Re: Naming conventions

2020-07-06 Thread Matt Caswell



On 06/07/2020 07:41, Richard Levitte wrote:
> On Fri, 03 Jul 2020 11:25:37 +0200,
> Matt Caswell wrote:
>> On 19/06/2020 08:15, Tomas Mraz wrote:
>>> to something like:
>>>
>>> int EVP_MacInit(EVP_MAC_CTX *ctx);
>>>   
>>> int EVP_MacUpdate(EVP_MAC_CTX *ctx, const unsigned char *data, size_t 
>>> datalen);
>>>  
>>> int EVP_MacFinal(EVP_MAC_CTX *ctx, unsigned char *out, size_t *outl, size_t 
>>> outsize);
>>>
>>> or at least
>>>
>>> int EVP_MACInit(EVP_MAC_CTX *ctx);
>>>   
>>> int EVP_MACUpdate(EVP_MAC_CTX *ctx, const unsigned char *data, size_t 
>>> datalen);
>>>  
>>> int EVP_MACFinal(EVP_MAC_CTX *ctx, unsigned char *out, size_t *outl, size_t 
>>> outsize);
>>>
>>> Should we do that? I hope for the sheer ugliness of the supposedly
>>> consistent names that we do not.
>>
>> This pattern is not universally used (as you mention the EVP_PKEY
>> API does something different).
> 
> Er, you've choose what you wanted to read, I suppose...  For fairly
> high level EVP APIs, the CamelCase form is actually quite consistent.
> For EVP_PKEY, we have them covering most if not all higher level
> usages:

I'm actually ok with using the CamelCase versions as well. But in the
interests of choosing my battles I'm for the moment just focusing on
getting us back to where we started.


> 
> EVP_Sign{Init, Update, Final}
> EVP_Verify{Init, Update, Final}
> EVP_Open{Init, Update, Final}
> EVP_Seal{Init, Update, Final}
> 
>> I remain strongly opposed to this renaming as I really don't think it
>> helps to do this sort of thing now. It just introduces significant
>> confusion without a long term strategy. We are too close to 3.0 beta1 to
>> embark on this journey now. I'm also not convinced that strategically
>> this is the right pattern to use.
> 
> What I hear from this is that 3.0 is the wrong time to introduce a new
> (and hopefully better) public API, that we should post-pone that to
> something like 4.0.  I can get along with that line of thought.

Ok.

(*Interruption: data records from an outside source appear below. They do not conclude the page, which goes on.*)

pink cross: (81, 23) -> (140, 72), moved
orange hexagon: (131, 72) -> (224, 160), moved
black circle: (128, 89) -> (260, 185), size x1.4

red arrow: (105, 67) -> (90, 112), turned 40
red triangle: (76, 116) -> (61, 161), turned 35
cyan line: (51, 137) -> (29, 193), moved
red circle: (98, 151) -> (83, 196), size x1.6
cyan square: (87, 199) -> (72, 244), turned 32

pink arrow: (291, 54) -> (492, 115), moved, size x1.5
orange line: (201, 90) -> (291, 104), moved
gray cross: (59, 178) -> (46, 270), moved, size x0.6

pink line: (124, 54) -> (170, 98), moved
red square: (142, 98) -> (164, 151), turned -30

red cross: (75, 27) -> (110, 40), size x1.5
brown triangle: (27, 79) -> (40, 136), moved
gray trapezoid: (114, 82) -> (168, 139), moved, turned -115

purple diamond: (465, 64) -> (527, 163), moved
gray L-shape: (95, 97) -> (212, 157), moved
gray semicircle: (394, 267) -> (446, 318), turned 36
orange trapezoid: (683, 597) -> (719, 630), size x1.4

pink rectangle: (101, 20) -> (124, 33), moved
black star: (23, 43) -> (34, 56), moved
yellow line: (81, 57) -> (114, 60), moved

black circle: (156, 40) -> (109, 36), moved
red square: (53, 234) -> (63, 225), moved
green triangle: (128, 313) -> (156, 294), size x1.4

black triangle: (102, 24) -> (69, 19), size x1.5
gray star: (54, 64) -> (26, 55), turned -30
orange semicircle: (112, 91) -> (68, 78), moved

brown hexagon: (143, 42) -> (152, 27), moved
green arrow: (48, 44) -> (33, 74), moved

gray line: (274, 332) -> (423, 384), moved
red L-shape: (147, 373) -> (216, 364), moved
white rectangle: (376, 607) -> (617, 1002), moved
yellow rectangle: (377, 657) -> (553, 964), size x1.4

Good.

Matt





Re: Naming conventions

2020-07-06 Thread Richard Levitte
On Fri, 03 Jul 2020 11:25:37 +0200,
Matt Caswell wrote:
> On 19/06/2020 08:15, Tomas Mraz wrote:
> > to something like:
> > 
> > int EVP_MacInit(EVP_MAC_CTX *ctx);
> >   
> > int EVP_MacUpdate(EVP_MAC_CTX *ctx, const unsigned char *data, size_t 
> > datalen);
> >  
> > int EVP_MacFinal(EVP_MAC_CTX *ctx, unsigned char *out, size_t *outl, size_t 
> > outsize);
> > 
> > or at least
> > 
> > int EVP_MACInit(EVP_MAC_CTX *ctx);
> >   
> > int EVP_MACUpdate(EVP_MAC_CTX *ctx, const unsigned char *data, size_t 
> > datalen);
> >  
> > int EVP_MACFinal(EVP_MAC_CTX *ctx, unsigned char *out, size_t *outl, size_t 
> > outsize);
> > 
> > Should we do that? I hope for the sheer ugliness of the supposedly
> > consistent names that we do not.
> 
> This pattern is not universally used (as you mention the EVP_PKEY
> API does something different).

Er, you've choose what you wanted to read, I suppose...  For fairly
high level EVP APIs, the CamelCase form is actually quite consistent.
For EVP_PKEY, we have them covering most if not all higher level
usages:

EVP_Sign{Init, Update, Final}
EVP_Verify{Init, Update, Final}
EVP_Open{Init, Update, Final}
EVP_Seal{Init, Update, Final}

> I remain strongly opposed to this renaming as I really don't think it
> helps to do this sort of thing now. It just introduces significant
> confusion without a long term strategy. We are too close to 3.0 beta1 to
> embark on this journey now. I'm also not convinced that strategically
> this is the right pattern to use.

What I hear from this is that 3.0 is the wrong time to introduce a new
(and hopefully better) public API, that we should post-pone that to
something like 4.0.  I can get along with that line of thought.

Cheers,
Richard

-- 
Richard Levitte levi...@openssl.org
OpenSSL Project http://www.openssl.org/~levitte/


Re: Naming conventions

2020-07-03 Thread Matt Caswell



On 19/06/2020 08:15, Tomas Mraz wrote:
> to something like:
> 
> int EVP_MacInit(EVP_MAC_CTX *ctx);
>   
> int EVP_MacUpdate(EVP_MAC_CTX *ctx, const unsigned char *data, size_t 
> datalen);
>  
> int EVP_MacFinal(EVP_MAC_CTX *ctx, unsigned char *out, size_t *outl, size_t 
> outsize);
> 
> or at least
> 
> int EVP_MACInit(EVP_MAC_CTX *ctx);
>   
> int EVP_MACUpdate(EVP_MAC_CTX *ctx, const unsigned char *data, size_t 
> datalen);
>  
> int EVP_MACFinal(EVP_MAC_CTX *ctx, unsigned char *out, size_t *outl, size_t 
> outsize);
> 
> Should we do that? I hope for the sheer ugliness of the supposedly
> consistent names that we do not.

This pattern is not universally used (as you mention the EVP_PKEY API
does something different). This is one of the areas of existing
quirkiness, so I'd be ok with leaving these names as they are.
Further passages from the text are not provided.